Tem dias que as palavras escorregam, sai de fininho, da branco, mas logo vem aquele insight,as idéias fluem, será que é por isso que nós mulheres somos tão criativas? Sem falar da nossa imaginação que flui.Me deliciei com as palavras e a história de amor impossivel, acho que todos já passamos por isso. Bem será que o impossivel talvez não torne possivel ao nossos olhos?
Bjs Nicinha

Blog do Jopin disse...

Olá, cara leitora, Nicinha. A mente é uma enorme cumbuca de idéias. O termo que você aplicou – escorregam – cabe perfeitamente para caracterizar o movimento que elas fazem. Escapam sem que percebamos por onde se foram. Mas quando conseguimos retê-las, aí vem o que chamamos de inspiração.

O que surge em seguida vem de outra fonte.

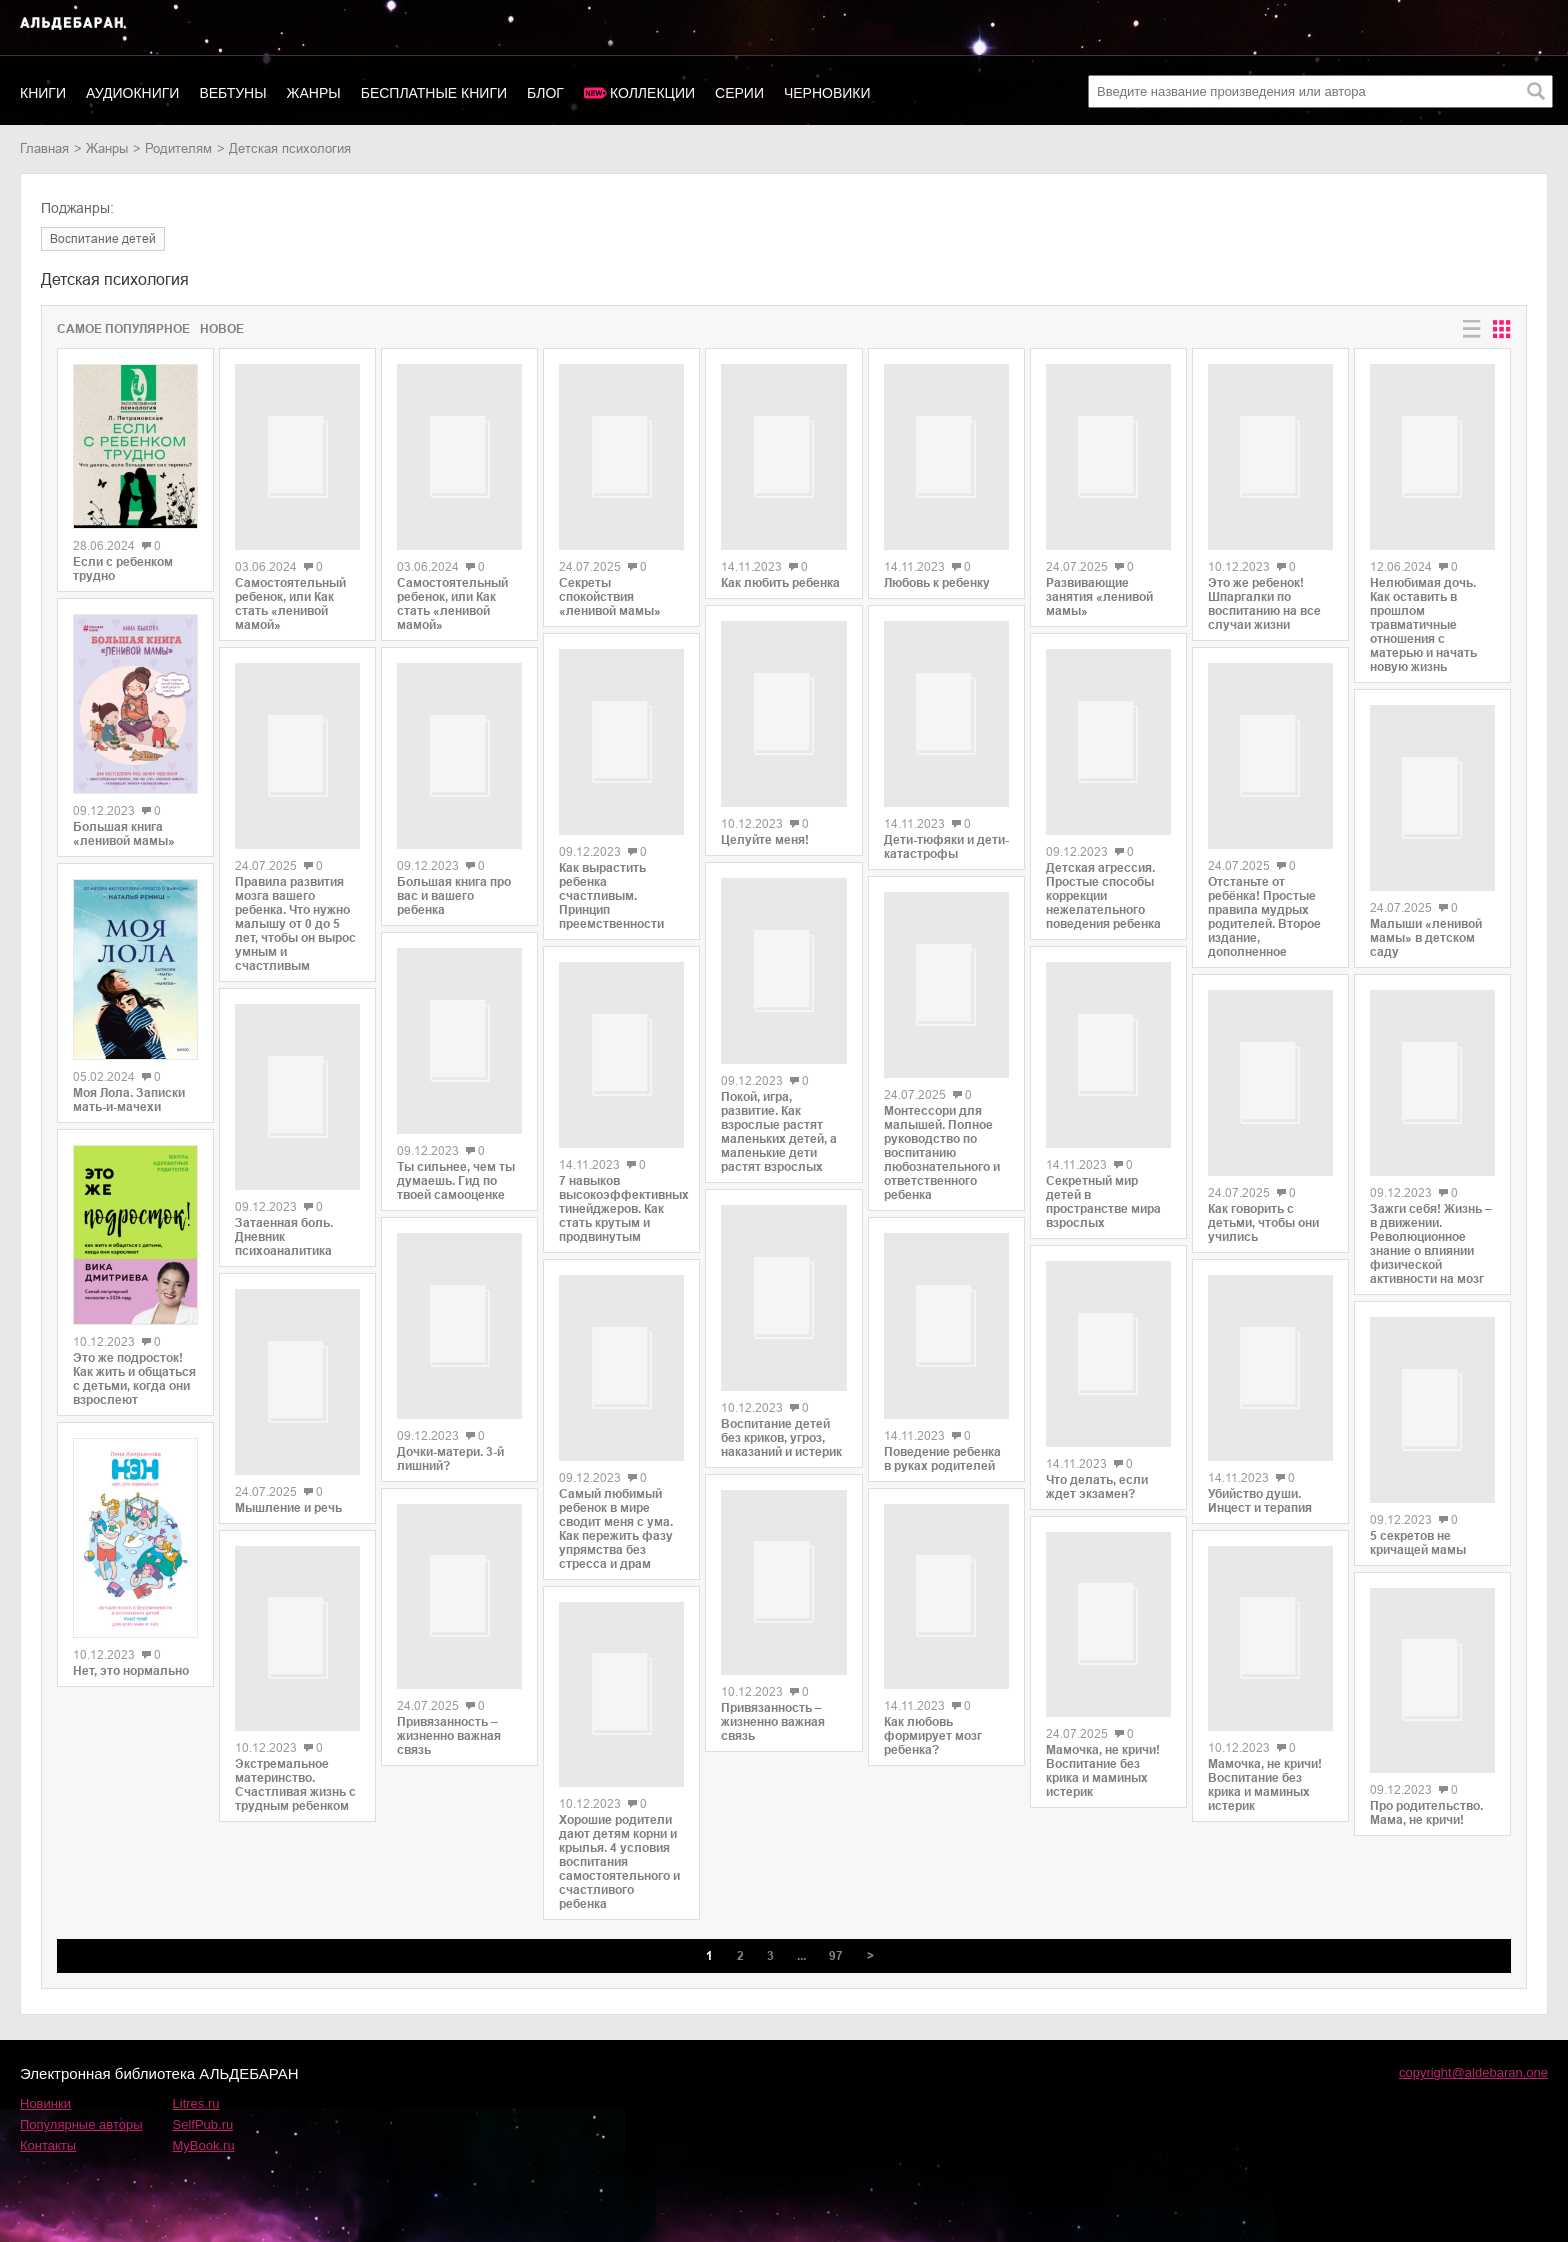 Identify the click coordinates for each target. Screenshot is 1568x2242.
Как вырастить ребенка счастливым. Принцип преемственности (611, 892)
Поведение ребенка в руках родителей (942, 1405)
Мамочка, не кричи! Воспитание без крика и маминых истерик (1103, 1764)
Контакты (48, 2137)
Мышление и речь (288, 1526)
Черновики (827, 93)
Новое (222, 329)
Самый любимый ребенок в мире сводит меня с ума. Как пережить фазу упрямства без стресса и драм (616, 1519)
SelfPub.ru (203, 2116)
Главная (44, 148)
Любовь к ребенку (937, 580)
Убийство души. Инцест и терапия (1260, 1492)
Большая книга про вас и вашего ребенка (454, 888)
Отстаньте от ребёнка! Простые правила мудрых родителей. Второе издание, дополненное (1264, 886)
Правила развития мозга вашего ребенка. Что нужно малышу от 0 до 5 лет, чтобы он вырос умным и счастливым (295, 931)
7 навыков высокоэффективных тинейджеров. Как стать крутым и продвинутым (621, 1207)
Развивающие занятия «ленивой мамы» (1099, 589)
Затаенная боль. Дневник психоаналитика (284, 1246)
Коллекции (652, 93)
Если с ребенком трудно (123, 569)
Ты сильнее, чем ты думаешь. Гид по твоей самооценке (456, 1144)
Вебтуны (232, 93)
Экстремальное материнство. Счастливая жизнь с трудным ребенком (295, 1809)
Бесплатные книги (434, 93)
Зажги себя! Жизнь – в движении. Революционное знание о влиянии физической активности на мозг (1431, 1220)
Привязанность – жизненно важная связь (449, 1714)
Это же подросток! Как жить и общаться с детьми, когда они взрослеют (134, 1379)
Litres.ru (196, 2095)
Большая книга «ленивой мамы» (124, 834)
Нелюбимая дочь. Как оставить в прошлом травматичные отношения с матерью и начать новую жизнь (1423, 618)
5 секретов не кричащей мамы (1418, 1529)
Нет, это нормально (131, 1671)
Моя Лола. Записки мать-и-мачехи (129, 1100)
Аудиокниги (132, 93)
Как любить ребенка (780, 586)
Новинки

Depois é deixar fluir.
Obrigado por ter captado essa sensação de se deliciar com o meu texto. Esse é o melhor prêmio que o escritor pode receber: a interação com o sentimento do seu leitor,
Tenho dúvidas sobre a impossibilidade de qualquer coisa. Diz uma máxima que “ impossível é apenas algo que ainda não foi feito por alguém”. Quando falo do amor impossível, não é uma afirmação, uma convicção, ou uma autoconfissão.
Não expressa apenas um instante; mesmo que às vezes pareça. É, basicamente, uma simbiose de diversos instantes que se parecem. O impossível amor de ontem, poderá ser o inviável amor de hoje ou o possível amor de amanhã. Isso é complicado, mas não é impossível! Basta acreditar na máxima acima. Eu acredito!